### Task goal:
Lines with the string "поиске" in the data below: report how many there are, and write nothing but the number.

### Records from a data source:
• • • • • • •
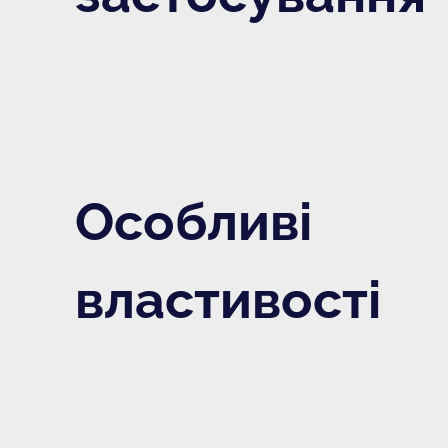
Особливі
властивості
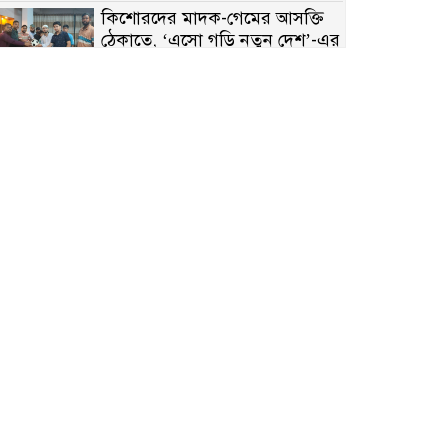
কিশোরদের মাদক-গেমের আসক্তি
ঠেকাতে, ‘এসো গড়ি নতুন দেশ’-এর
ফুটবল বিতরণ
রাজশাহীতে নগদ অর্থ ও হেরোইন-
সহ স্বামী-স্ত্রী আটক
নন্দীগ্রামে সরকারি খাস জমির রাস্তা
দখল, চলাচলে চরম দুর্ভোগ;
ইউএনওর হস্তক্ষেপ কামনা
নাটোরের পাটুলে পানিতে ডুবে
নন্দীগ্রামের স্কুলছাত্রের মর্মান্তিক মৃত্যু
সেনাবাহিনীর চাকরি হারিয়ে ভুয়া
ডিবি পুলিশ পরিচয়ে চাঁদাবাজি,
গণপিটুনির পর কারাগারে প্রতারক।
বাঘার সাহিন সরকারের তিন
ক্যাটাগরিতে প্রথম স্থান অর্জন;
সংস্কৃতি অঙ্গনেও রয়েছে তাঁর বহুমুখী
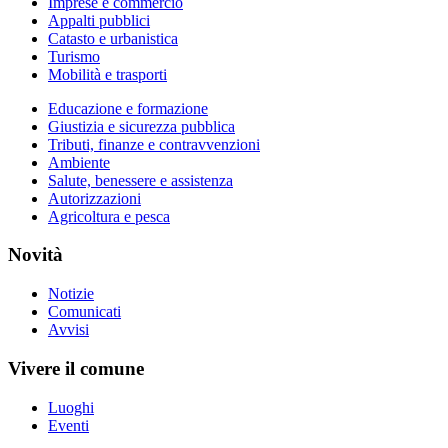
Imprese e commercio
Appalti pubblici
Catasto e urbanistica
Turismo
Mobilità e trasporti
Educazione e formazione
Giustizia e sicurezza pubblica
Tributi, finanze e contravvenzioni
Ambiente
Salute, benessere e assistenza
Autorizzazioni
Agricoltura e pesca
Novità
Notizie
Comunicati
Avvisi
Vivere il comune
Luoghi
Eventi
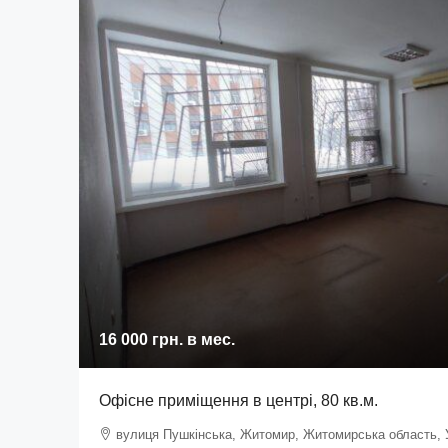
16 000 грн.
в мес.
Офісне приміщення в центрі, 80 кв.м.
вулиця Пушкінська, Житомир, Житомирська область, 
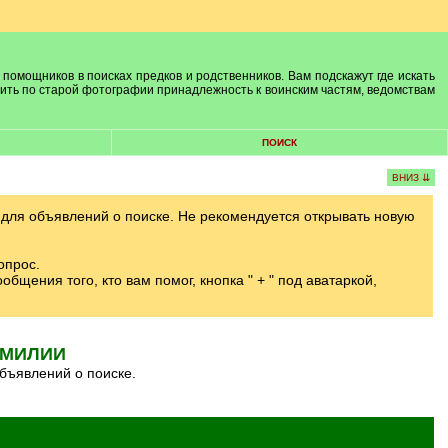
 помощников в поисках предков и родственников. Вам подскажут где искать
лить по старой фотографии принадлежность к воинским частям, ведомствам
ПОИСК
ВНИЗ ⇊
 для объявлений о поиске. Не рекомендуется открывать новую
опрос.
общения того, кто вам помог, кнопка " + " под аватаркой,
ФАМИЛИИ
бъявлений о поиске.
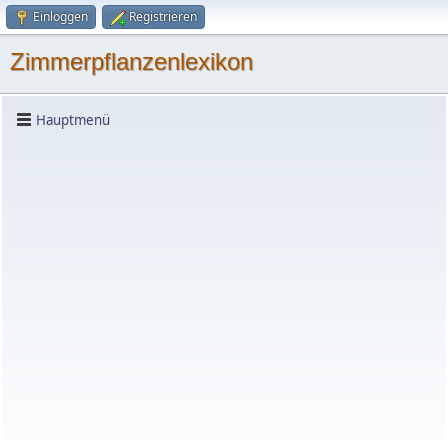
Einloggen
Registrieren
Zimmerpflanzenlexikon
Hauptmenü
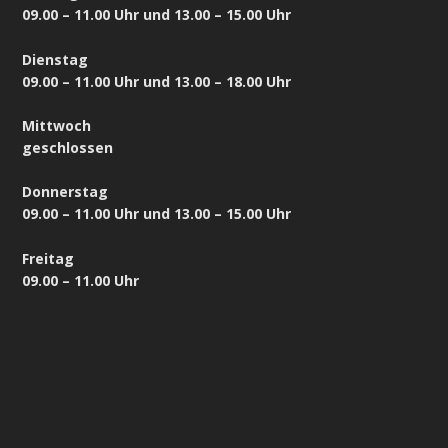
09.00 – 11.00 Uhr und 13.00 – 15.00 Uhr
Dienstag
09.00 – 11.00 Uhr und 13.00 – 18.00 Uhr
Mittwoch
geschlossen
Donnerstag
09.00 – 11.00 Uhr und 13.00 – 15.00 Uhr
Freitag
09.00 – 11.00 Uhr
• • • • • • •
### Exercise output:
2